Go through the listing and pick out each line with the word "doncaster" in it.

• Records to use:
========================

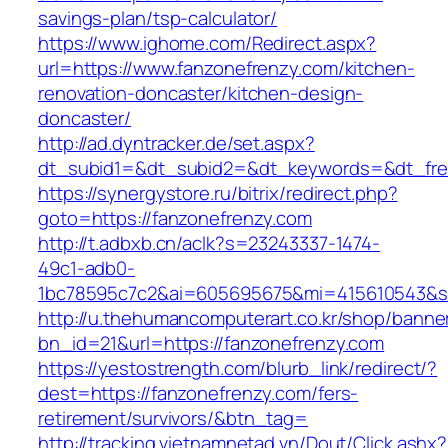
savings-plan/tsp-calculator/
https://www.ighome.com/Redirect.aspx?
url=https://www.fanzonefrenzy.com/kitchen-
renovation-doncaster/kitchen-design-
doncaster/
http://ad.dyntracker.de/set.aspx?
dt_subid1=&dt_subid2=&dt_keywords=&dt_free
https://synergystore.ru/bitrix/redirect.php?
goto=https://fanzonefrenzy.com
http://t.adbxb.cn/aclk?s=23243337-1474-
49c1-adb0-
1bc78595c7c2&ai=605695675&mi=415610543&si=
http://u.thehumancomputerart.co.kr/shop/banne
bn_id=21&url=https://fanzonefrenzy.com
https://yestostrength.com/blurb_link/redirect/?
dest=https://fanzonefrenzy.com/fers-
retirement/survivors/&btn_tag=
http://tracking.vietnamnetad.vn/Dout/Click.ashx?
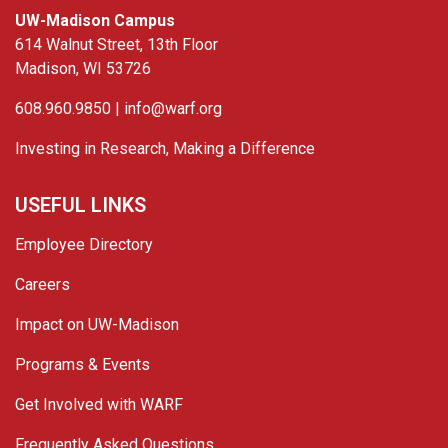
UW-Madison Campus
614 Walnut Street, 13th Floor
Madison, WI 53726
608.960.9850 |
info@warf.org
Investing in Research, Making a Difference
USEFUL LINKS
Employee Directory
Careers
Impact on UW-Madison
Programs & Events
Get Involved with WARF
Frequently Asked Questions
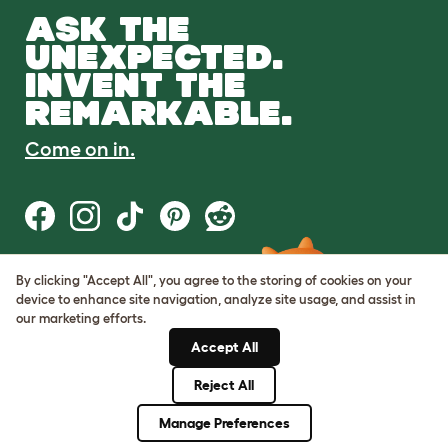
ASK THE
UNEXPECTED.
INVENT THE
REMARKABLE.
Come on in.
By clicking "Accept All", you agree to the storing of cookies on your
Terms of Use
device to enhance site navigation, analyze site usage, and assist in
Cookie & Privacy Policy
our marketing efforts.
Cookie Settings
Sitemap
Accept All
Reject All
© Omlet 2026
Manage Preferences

========================

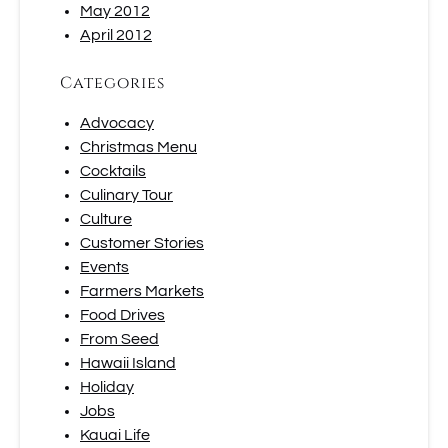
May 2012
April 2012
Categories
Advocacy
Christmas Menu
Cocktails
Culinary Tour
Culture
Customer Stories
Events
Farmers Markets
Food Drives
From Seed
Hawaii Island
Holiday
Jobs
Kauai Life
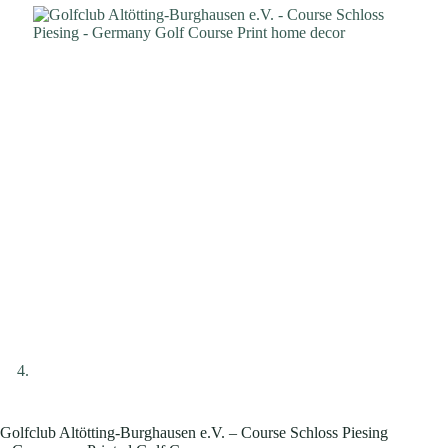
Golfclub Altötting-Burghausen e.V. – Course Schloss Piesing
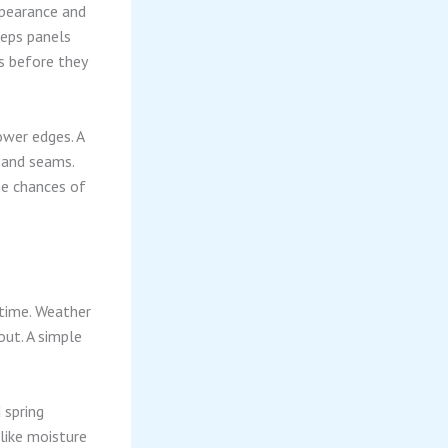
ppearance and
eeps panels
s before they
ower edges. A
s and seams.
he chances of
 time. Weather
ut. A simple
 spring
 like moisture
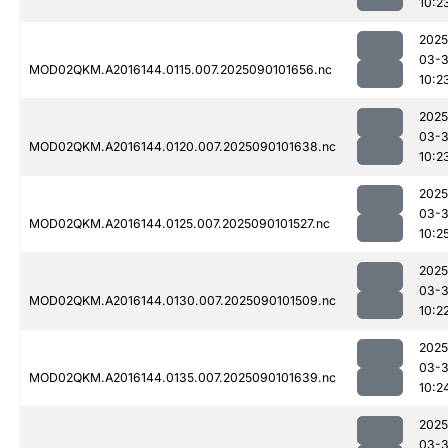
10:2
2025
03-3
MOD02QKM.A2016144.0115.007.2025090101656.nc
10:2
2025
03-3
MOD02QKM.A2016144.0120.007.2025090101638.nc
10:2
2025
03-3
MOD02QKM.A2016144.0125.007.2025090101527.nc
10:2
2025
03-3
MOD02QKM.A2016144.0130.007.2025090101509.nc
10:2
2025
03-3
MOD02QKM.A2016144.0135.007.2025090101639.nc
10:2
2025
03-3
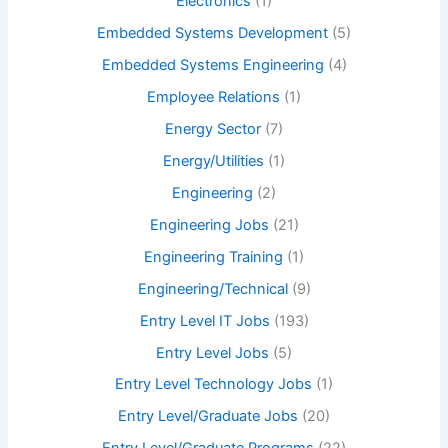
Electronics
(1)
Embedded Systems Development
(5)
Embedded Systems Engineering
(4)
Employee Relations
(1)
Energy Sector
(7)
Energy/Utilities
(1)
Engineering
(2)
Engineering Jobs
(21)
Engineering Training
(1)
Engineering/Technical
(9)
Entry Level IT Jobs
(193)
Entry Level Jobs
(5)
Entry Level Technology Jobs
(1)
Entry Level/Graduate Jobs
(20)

========================

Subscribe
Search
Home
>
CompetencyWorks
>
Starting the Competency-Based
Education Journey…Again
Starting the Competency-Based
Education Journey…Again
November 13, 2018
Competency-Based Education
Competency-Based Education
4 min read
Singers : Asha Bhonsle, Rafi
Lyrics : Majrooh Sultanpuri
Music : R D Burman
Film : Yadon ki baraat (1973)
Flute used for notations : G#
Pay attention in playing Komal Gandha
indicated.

========================

• Answer section:
renovation-doncaster/kitchen-design-
doncaster/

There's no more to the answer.